Melalui sebuah video yang yang beredar di media sosial, yang kini menuai kritik tajam dari kalangan publik termaksud Aktifis Perempuan Maluku Utara.  Mulai dari pernyataan yang tidak mendasar hingga, ketidak-pahaman masalah yang dihadapi Masyarakat Maba Sangaji yang saat ini ditangkap. 


Dari sudut pandang ekofeminisme, kerusakan alam dipandang selaras dengan kerusakan pada tubuh perempuan. Pernyataan Sherly Laos dinilai merepresentasikan bentuk intimidasi terhadap perempuan adat sekaligus 11 tahanan Maba Sangaji yang sedang memperjuangkan hak atas tanah leluhur mereka.


“Pernyataan gubernur menunjukkan wajah pemerintah yang cacat secara struktural dan moral, tanpa empati dan simpati pada rakyatnya. Jika pun ada, itu hanya sebatas pencitraan,” ungkap Manda, perempuan yang bergelut di isu-isu kesetaraan gender. 
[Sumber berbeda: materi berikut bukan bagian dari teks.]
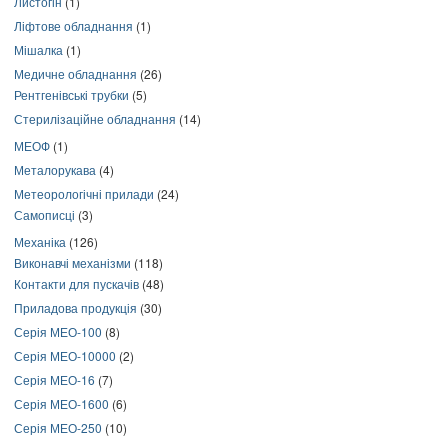
Листогін
(1)
Ліфтове обладнання
(1)
Мішалка
(1)
Медичне обладнання
(26)
Рентгенівські трубки
(5)
Стерилізаційне обладнання
(14)
МЕОФ
(1)
Металорукава
(4)
Метеорологічні прилади
(24)
Самописці
(3)
Механіка
(126)
Виконавчі механізми
(118)
Контакти для пускачів
(48)
Приладова продукція
(30)
Серія МЕО-100
(8)
Серія МЕО-10000
(2)
Серія МЕО-16
(7)
Серія МЕО-1600
(6)
Серія МЕО-250
(10)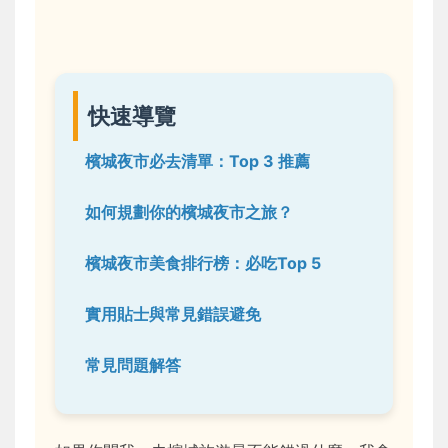
快速導覽
檳城夜市必去清單：Top 3 推薦
如何規劃你的檳城夜市之旅？
檳城夜市美食排行榜：必吃Top 5
實用貼士與常見錯誤避免
常見問題解答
Ia juga mengatakan Sherly Laos lebih mementingkan posisinya sebagai pemegang saham di sejumlah industri tambang serta membuka peluang bagi investor asing untuk mengeksploitasi sumber daya Maluku Utara. 


Akibatnya, perjuangan masyarakat adat dalam mempertahankan tanahnya justru diposisikan sebagai tindakan kriminal.


Julia menambahakan bahwa, Manusia dan alam saling membutuhkan, saling memenuhi satu sama lain. Ketika 11 masyarakat Maba Sangaji dijadikan tahanan, itu bukan karena mereka kriminal, melainkan karena mereka dianggap ancaman bagi para investor.


“Padahal mereka adalah saudara, orang tua, dan warga yang masih sadar akan dampak kerusakan. Mereka yang berjuang mempertahankan tanah justru dicap sebagai premanisme. Mereka punya kebun yang dirawat seperti anak, serta tanah, air, dan laut yang dijaga seperti seorang ibu yang memberi kehidupan” unkapnya. 


Selain itu, mereka juga menyesalkan minimnya kepedulian pemerintah terhadap dampak ekologi akibat ekspansi industri ekstraktif. Perempuan dan anak-anak di wilayah lingkar tambang yang disebut sebagai kelompok paling rentan yang harus menanggung beban kerusakan lingkungan, namun keberadaan mereka kerap diabaikan dalam kebijakan pemerintah.